> **TASK DIRECTIONS**
What is needed is an exact repeat of the lines from the line containing "excellent tool for" through the final line of the entries below, and nothing else.

[[ GIVEN RECORDS open ]]

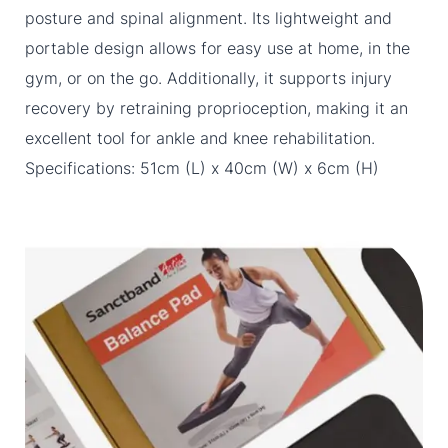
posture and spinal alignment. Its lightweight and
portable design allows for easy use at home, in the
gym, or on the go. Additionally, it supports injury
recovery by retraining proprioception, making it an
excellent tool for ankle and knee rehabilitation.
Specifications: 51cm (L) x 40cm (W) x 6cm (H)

[[ GIVEN RECORDS closed ]]

> **OUTPUT OF THE TASK**
excellent tool for ankle and knee rehabilitation.
Specifications: 51cm (L) x 40cm (W) x 6cm (H)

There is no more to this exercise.